TL;DR: I want to add N trials to my tuner (all have to be in PENDING/PAUSED state) and execute M in parallel until I pause them again.
I work with a setup similar to population based training with forking the currently best trials. I want to train N trials evenly, M in parallel and perturb them every s steps.
I wonder how I can define M. If I use TuneConfig.max_concurrent_trials then M trials are trained until the final step. This is not what I want.
With ray.init(num_cpu=M*cpu_per_trial) I can kind of control it but then need to figure out cpu_per_trial - also possibly but adds more code to my entry point.
On top I also have an extra process that I might need to start so it is actually M*cpu_per_trial+1, but if cpu_per_trial=1 then this extra cpu is actually consumed by a trial instead of my other process.
Can anyone help me here with an idea how to set this up, possibly without the need to touch num_cpus?
It seems likely that the most direct way to control the number of parallel Ray Tune trials (M) is by setting TuneConfig(max_concurrent_trials=M), which limits the number of trials running at once, regardless of how many are in PENDING/PAUSED states. However, as you noted, this will keep M trials running until completion, not allowing you to pause and resume them arbitrarily—so it doesn’t provide fine-grained control over trial scheduling or pausing mid-training. Adjusting ray.init(num_cpus=...) and cpu_per_trial is another approach, but as you mentioned, it requires careful resource accounting and can be cumbersome, especially with extra processes involved. According to the Ray Tune resources guide, these are the main supported mechanisms.
My understanding is that Ray Tune does not natively support a “trial pool” where you can have N trials in PENDING/PAUSED and dynamically select any M to run at a time, pausing/resuming at will, without either (a) limiting via max_concurrent_trials or (b) managing resources at the Ray cluster level.

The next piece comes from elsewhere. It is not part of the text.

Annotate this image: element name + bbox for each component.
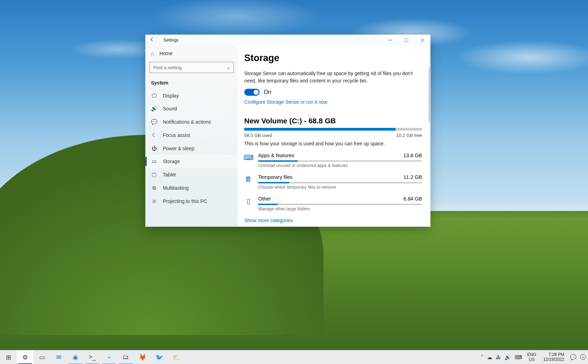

You might need to implement custom logic (e.g., using a custom scheduler or external orchestration) to achieve this behavior. Would you like more detail on possible workarounds or custom scheduler approaches?
@RunLLM First give me a possible workaround, then give me a second solution with a custom scheduler approach that lets me define the number of trials that are added.

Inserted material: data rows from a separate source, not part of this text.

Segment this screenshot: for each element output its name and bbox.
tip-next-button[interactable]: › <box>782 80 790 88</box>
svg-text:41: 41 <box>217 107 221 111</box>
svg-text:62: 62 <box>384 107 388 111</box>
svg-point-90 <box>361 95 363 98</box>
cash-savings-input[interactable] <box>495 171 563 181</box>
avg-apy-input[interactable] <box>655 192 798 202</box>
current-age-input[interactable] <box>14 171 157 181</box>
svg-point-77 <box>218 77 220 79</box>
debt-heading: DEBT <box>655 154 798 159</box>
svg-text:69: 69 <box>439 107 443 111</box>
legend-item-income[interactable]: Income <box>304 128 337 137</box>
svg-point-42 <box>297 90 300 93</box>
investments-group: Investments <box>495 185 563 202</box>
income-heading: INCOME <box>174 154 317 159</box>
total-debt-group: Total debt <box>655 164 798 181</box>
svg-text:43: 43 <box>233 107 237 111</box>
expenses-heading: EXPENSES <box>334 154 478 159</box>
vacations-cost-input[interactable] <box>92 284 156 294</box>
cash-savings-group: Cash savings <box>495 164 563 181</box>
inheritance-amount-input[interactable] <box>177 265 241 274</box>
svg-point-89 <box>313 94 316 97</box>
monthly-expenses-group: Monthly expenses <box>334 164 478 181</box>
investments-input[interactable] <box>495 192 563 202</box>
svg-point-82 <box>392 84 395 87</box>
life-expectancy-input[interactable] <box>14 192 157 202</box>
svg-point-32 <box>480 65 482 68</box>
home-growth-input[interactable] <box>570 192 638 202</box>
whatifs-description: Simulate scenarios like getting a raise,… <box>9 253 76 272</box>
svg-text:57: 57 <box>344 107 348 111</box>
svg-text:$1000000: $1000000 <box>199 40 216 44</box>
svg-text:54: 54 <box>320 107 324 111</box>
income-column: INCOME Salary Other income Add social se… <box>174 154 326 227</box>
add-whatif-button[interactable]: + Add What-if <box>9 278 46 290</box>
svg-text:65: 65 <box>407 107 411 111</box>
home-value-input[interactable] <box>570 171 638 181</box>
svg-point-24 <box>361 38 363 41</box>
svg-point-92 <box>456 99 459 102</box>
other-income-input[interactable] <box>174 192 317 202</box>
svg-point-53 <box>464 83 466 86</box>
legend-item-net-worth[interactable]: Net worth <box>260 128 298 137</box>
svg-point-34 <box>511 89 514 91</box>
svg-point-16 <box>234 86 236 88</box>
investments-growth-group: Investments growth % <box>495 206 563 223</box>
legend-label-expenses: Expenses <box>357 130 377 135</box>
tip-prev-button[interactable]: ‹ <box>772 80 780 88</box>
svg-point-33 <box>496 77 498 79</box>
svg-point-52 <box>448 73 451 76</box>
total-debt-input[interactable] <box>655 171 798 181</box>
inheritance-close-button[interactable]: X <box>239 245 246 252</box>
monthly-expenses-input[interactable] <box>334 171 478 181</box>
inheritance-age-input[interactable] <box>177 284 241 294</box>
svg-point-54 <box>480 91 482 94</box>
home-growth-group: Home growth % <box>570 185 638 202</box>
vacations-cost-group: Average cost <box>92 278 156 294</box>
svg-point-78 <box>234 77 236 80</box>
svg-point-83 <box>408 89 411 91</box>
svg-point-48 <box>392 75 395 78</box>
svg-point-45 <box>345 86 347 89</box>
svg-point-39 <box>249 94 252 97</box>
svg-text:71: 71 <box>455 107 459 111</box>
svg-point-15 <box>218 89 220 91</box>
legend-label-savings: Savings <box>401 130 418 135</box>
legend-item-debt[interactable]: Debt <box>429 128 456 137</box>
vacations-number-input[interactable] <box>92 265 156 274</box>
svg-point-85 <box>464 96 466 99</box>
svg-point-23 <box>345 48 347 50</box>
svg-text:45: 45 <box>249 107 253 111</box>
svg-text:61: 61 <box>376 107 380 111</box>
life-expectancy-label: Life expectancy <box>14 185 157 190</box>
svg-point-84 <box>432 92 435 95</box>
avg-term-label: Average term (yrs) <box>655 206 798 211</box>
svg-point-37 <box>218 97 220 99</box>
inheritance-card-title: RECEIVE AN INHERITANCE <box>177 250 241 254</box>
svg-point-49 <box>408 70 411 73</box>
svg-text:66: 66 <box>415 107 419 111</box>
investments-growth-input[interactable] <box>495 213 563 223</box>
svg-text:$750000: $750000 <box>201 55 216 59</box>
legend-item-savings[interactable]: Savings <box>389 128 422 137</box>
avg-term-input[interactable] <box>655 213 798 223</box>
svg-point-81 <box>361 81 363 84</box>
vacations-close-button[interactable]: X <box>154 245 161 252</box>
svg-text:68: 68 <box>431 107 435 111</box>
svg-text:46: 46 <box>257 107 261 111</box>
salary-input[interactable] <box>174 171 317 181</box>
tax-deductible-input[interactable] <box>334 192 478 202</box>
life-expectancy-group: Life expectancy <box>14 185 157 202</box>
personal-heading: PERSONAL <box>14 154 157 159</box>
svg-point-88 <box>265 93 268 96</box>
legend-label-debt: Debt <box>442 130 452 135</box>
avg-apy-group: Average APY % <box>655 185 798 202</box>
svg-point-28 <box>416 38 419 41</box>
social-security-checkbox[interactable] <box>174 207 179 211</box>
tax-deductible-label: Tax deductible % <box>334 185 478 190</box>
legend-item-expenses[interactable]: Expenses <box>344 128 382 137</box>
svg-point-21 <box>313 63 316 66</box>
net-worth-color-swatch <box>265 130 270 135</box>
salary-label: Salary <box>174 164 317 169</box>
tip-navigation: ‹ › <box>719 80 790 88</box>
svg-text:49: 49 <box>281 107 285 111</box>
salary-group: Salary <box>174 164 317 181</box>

A possible workaround is to use a ConcurrencyLimiter on your search algorithm, which allows you to set max_concurrent to M. This limits the number of concurrently running trials, while still allowing you to have N trials in total (PENDING/PAUSED). You can pause/resume trials by controlling their status, but the ConcurrencyLimiter will ensure that no more than M are RUNNING at any time.

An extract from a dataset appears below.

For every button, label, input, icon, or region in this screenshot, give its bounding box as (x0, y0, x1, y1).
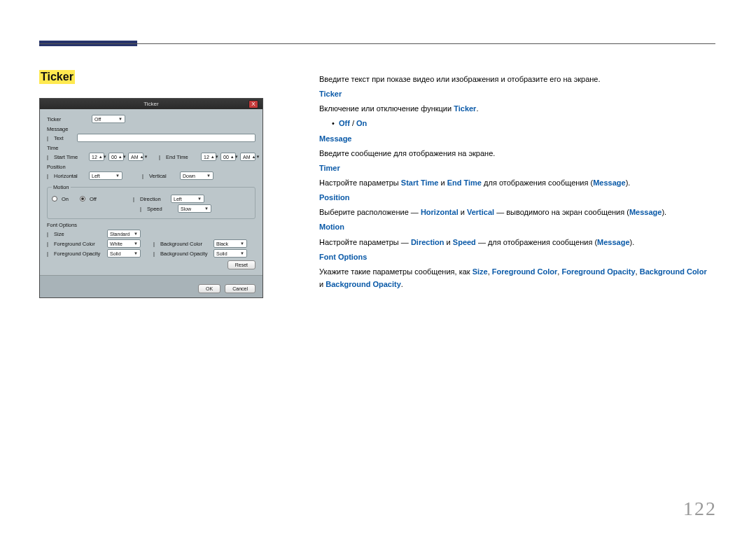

For a custom scheduler approach, you can subclass TrialScheduler and override the choose_trial_to_run method. In your implementation, you can maintain your own logic to select which trials to run (e.g., always pick from PAUSED trials first, or implement your own round-robin or priority logic). This gives you full control over which and how many trials are started, paused, or resumed at any time, independent of the default TuneConfig or resource settings.
Would you like a code example for either approach?